The company wrote: “These aren’t obscure edge cases. This is the stuff that’s supposed to be locked down. Contracts. Employee records. Strategic plans. Customer lists.”

ShareGate said the incidents often stem from long‑standing permission settings rather than new security failures. “In most cases, nobody broke any rules to access it. The permissions were already there. Copilot just followed them,” the company reported.

Recently, Canada Life confirmed a cyber incident that exposed the personal information of up to 70,000 people, most of them employees covered under a large corporate group benefits and retirement plan.

Visibility and governance gaps

Benjamin Niaulin, vice‑president of product at ShareGate, said the introduction of AI is revealing existing weaknesses. “AI and Copilot didn’t create the governance problem. They exposed it,” he said. “IT teams have been papering over fragmented tools and blind spots for years.

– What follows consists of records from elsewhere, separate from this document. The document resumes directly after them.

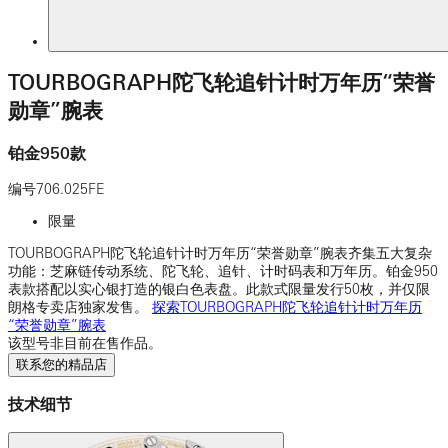
TOURBOGRAPH陀飞轮追针计时万年历“荣誉
勋章”腕表
铂金950款
编号
706.025FE
限量
TOURBOGRAPH陀飞轮追针计时万年历“荣誉勋章”腕表齐集五大复杂
功能：芝麻链传动系统、陀飞轮、追针、计时码表和万年历。铂金950
表款搭配以实心银打造的银白色表盘。此款式限量发行50枚，并仅限
朗格专卖店独家发售。
探索TOURBOGRAPH陀飞轮追针计时万年历
“荣誉勋章”腕表
该型号非目前在售作品。
联系您的精品店
技术细节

Now every oversharing group and forgotten permission is one Copilot prompt away from becoming a real incident. You can’t govern what you can’t see, and right now, most teams can’t see it.”

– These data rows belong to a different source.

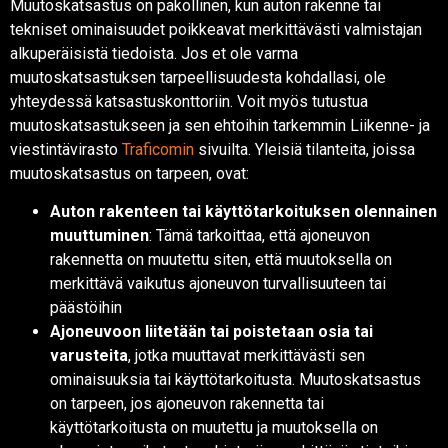
Muutoskatsastus on pakollinen, kun auton rakenne tai
tekniset ominaisuudet poikkeavat merkittävästi valmistajan
alkuperäisistä tiedoista. Jos et ole varma
muutoskatsastuksen tarpeellisuudesta kohdallasi, ole
yhteydessä katsastuskonttoriin. Voit myös tutustua
muutoskatsastukseen ja sen ehtoihin tarkemmin Liikenne- ja
viestintävirasto
Traficomin
sivuilta. Yleisiä tilanteita, joissa
muutoskatsastus on tarpeen, ovat:
Auton rakenteen tai käyttötarkoituksen olennainen
muuttuminen
: Tämä tarkoittaa, että ajoneuvon
rakennetta on muutettu siten, että muutoksella on
merkittävä vaikutus ajoneuvon turvallisuuteen tai
päästöihin
Ajoneuvoon liitetään tai poistetaan osia tai
varusteita
, jotka muuttavat merkittävästi sen
ominaisuuksia tai käyttötarkoitusta. Muutoskatsastus
on tarpeen, jos ajoneuvon rakennetta tai
käyttötarkoitusta on muutettu ja muutoksella on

In its blog on the survey, ShareGate concluded that “the gap isn’t about competence. It’s about visibility. Most teams are confident because they’ve done the work they know about. The problem is the work they don’t know about—the forgotten shares, the inherited permissions, the content that’s technically accessible but practically invisible.”

Most organisations have taken some steps to prepare for AI, the research shows. ShareGate reported that 86% of respondents conducted a content clean‑up in preparation for AI deployment. However, only about half completed an organisation‑wide review of content and permissions.

Workload, automation and ROI

“Only half of respondents did a full content and permissions cleanup before deploying AI,” ShareGate stated. “Partial cleanups leave gaps. And AI doesn’t respect rollout phases. It indexes everything it can see.”

Governance workloads have risen as AI adoption has increased. According to ShareGate, 71% of respondents said their governance workload has grown since enabling AI tools, with nearly a quarter saying it has increased significantly. Only 37% described their governance as highly automated and continuously monitored, while 26% reported “operationalised” governance with consistent enforcement; the remainder rely largely on manual or reactive processes. “Manual governance doesn’t scale. Not when AI is surfacing risks faster than your team can review them,” ShareGate wrote.

The survey also links governance to AI return on investment. ShareGate found that 51% of respondents cited cost visibility and 47% cited governance complexity as barriers to measuring AI ROI. In total, 78% said governance activities directly affect their organisation’s confidence in AI investments. The company reported that 49% of organisations say AI‑related costs account for 11% or more of their IT budget, noting: “That’s real money. And without governance clarity, it’s money without a measurable return.”

On ownership, 48% of organisations reported having a clearly defined AI governance owner with formal policies and consistent enforcement, 26% said they have an owner but varying enforcement by department, and the rest indicated shared ownership or none. “No owner means no accountability,” ShareGate wrote. “And no accountability means no one to champion the business case.”

The modern workday has extended far beyond the regular working hours, according to previous findings from Microsoft, which called an end to employees' new "infinite workday".

Also, looking at “trillions of globally aggregated and anonymized Microsoft 365 productivity signals,” a previous report breaks down a typical day of Microsoft 365 global users based on productivity data and various market surveys, including 1,000 full-time users in Canada. It found that 48% of workers and 52% of leaders feel work is “chaotic and fragmented”.